Я взял с кровати пиджак и снова вынул из внутреннего кармана фотографию Фебы.
– Ты никогда не видел в ее комнате эту… мою дочь?
Старик поднес цветную фотографию к окну и долго ее разглядывал, покачивая головой.
– Нет, сэр, в отеле я ее не видал. Такую хорошенькую девушку я бы обязательно запомнил. Миссис Уичерли, мне кажется, когда-то очень была на нее похожа. Пока толстеть не начала. Правильно я говорю? – Он осекся и испуганно взглянул на меня. – Простите, я не хотел вас обидеть.
– Понимаю.
– Вы-то ее вчера нашли?
– Не будем об этом, ладно, Джерри?
– Просто интересно, кто это вас так обработал.
– Мне и самому интересно. Как ты думаешь, горничные уже начали уборку?
– Должны были.
Старик ушел немного обиженный тем, что я скрыл от него свое ночное приключение. А я оделся и спустился на третий этаж. В коридоре перед открытой дверью в комнату номер 323 стояла корзина с грязным бельем. За дверью гудел пылесос.
Смуглая горничная с волосами цвета свежего асфальта стояла ко мне спиной, и, когда я к ней обратился, она от неожиданности подпрыгнула.
– Да, сэр?
– В этом номере последние две недели жила моя жена. Вы здесь каждый день убираете?
– Каждый, если только постояльцы меня внутрь пускают. – Она выключила пылесос и угрюмо уставилась на меня, словно я ее в чем-то обвинял. – Что-то пропало?
– Нет, нет. Просто швейцар Джерри говорит, что на прошлой неделе жена несколько дней подряд никого к себе не впускала.
– Да, верно. – Горничная кивнула. – Я даже за нее беспокоилась.
– Почему?
– По-моему, ее околдовали, – совершенно серьезно ответила она. – У моей сестры Консуэло было то же самое, когда мы еще в Салинасе жили.
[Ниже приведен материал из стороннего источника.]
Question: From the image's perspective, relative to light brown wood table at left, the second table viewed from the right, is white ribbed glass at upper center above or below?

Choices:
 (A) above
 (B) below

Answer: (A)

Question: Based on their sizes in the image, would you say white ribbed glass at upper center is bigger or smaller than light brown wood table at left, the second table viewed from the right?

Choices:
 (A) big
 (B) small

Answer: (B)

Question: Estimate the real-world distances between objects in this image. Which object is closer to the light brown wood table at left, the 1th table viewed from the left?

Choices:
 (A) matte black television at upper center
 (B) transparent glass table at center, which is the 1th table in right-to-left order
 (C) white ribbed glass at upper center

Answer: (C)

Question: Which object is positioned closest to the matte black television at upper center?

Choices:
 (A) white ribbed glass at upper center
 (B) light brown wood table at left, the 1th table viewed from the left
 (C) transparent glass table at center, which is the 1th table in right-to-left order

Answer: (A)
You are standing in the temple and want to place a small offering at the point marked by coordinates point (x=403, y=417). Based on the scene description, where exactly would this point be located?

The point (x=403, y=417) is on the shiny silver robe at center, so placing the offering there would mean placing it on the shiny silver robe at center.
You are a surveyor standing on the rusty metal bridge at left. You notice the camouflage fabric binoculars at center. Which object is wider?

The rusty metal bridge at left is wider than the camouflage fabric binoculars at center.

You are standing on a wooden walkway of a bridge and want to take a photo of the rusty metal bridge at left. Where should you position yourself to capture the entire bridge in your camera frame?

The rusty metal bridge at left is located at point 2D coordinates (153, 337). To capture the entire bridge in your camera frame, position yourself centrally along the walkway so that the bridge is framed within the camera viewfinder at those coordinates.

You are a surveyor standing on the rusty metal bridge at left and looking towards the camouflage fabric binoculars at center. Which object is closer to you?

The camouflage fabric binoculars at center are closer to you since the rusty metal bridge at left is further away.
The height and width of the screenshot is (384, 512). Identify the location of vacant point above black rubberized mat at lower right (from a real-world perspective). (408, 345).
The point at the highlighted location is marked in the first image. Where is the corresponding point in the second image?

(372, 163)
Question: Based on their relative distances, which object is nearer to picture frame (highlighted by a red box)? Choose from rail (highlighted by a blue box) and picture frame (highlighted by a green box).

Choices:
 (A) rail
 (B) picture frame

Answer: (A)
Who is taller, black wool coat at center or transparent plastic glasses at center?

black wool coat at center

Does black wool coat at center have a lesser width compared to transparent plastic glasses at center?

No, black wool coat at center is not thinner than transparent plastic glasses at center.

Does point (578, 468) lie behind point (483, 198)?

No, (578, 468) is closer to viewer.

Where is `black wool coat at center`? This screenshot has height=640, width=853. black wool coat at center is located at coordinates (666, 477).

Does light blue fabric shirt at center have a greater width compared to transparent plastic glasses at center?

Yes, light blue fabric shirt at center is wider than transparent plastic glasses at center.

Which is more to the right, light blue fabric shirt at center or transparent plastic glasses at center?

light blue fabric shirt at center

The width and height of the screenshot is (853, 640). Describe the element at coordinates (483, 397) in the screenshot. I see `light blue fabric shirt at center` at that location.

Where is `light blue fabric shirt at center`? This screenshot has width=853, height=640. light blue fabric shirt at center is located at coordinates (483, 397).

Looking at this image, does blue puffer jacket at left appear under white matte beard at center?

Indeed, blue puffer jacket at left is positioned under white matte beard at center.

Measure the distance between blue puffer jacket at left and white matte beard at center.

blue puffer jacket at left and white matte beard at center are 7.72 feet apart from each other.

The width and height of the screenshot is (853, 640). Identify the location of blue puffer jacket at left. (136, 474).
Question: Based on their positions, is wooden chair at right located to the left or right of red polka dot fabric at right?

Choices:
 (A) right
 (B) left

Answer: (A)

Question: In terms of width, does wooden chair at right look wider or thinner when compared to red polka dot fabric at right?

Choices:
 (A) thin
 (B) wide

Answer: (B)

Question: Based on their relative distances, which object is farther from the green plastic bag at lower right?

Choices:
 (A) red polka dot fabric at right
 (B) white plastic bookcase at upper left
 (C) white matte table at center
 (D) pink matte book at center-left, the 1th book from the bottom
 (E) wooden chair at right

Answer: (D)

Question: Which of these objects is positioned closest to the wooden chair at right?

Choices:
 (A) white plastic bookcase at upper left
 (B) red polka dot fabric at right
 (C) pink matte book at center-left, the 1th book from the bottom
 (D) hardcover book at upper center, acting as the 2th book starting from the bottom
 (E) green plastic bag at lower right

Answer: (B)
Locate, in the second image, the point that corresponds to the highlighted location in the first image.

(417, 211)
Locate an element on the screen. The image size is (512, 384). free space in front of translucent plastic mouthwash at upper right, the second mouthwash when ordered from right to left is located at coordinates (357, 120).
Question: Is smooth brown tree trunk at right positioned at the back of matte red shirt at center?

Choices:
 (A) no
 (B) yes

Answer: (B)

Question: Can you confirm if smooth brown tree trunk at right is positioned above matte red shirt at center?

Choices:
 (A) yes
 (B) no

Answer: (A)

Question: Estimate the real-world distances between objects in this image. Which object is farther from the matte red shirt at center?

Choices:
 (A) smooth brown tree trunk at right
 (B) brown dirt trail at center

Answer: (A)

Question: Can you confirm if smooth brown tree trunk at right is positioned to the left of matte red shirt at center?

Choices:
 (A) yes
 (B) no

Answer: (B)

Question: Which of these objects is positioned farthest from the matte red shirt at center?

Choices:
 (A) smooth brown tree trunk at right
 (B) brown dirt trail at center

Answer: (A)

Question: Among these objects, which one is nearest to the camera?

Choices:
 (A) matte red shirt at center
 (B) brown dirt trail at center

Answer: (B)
Сестра приставила свою кровать к дверям и никого в спальню не пускала. Целыми днями сидела взаперти и ни с кем не разговаривала. Мне неделю пришлось на кухне спать. Слава богу, удалось найти curandero[15]15
Знахарь (мел.).
[Закрыть], и он снял с сестры колдовское наваждение.
– А кто-нибудь еще, кроме моей жены, в этом номере жил? – спросил я, с трудом дослушав эту увлекательную историю до конца.
– Из живых – никого, – ответила, перекрестившись, горничная.
– Как вас прикажете понимать?
Она не ответила – вероятно, испугалась моего резкого тона.
– Вы видели в комнате кого-то еще, вообще что-нибудь необычное? – спросил я помягче.
– Нет, видеть не видела.
– А слышали?
– Она плакала. Я слышала, как она плакала. Я хотела зайти утешить ее, но побоялась.
– А чужих голосов за дверью не слышали?
– Чужих – нет, только ее голос.
– Говорят, она заказывала в номер очень много еды, на двоих бы хватило.
– Да, я потом уносила грязные тарелки. Она их каждое утро в коридор выставляла.
– А зачем, как вы думаете, ей было столько еды?
– Их кормить, – прошептала горничная. Ее глаза под густыми черными бровями сверкнули, точно раскаленные угли. – Они ведь голодные, когда возвращаются обратно.
– О чем вы, миссис…
– Тониа, зовите меня просто Тониа. Вы, наверно, считаете меня дурой, но ведь я имела дело с душами умерших. Пока я их не накормила, они целых семь дней не давали Консуэло ни спать, ни есть, ни разговаривать. Curandero сказал, чтобы я их накормила, и Консуэло опять стала моей сестрой.
Все это говорилось вполголоса, чтобы души умерших, не дай бог, ее не услышали. Горничная украдкой покосилась на окно, где на грязном стекле по-прежнему красовалось имя Фебы. В этот момент, несмотря на то что за окном стоял белый день, я готов был поверить в переселение душ.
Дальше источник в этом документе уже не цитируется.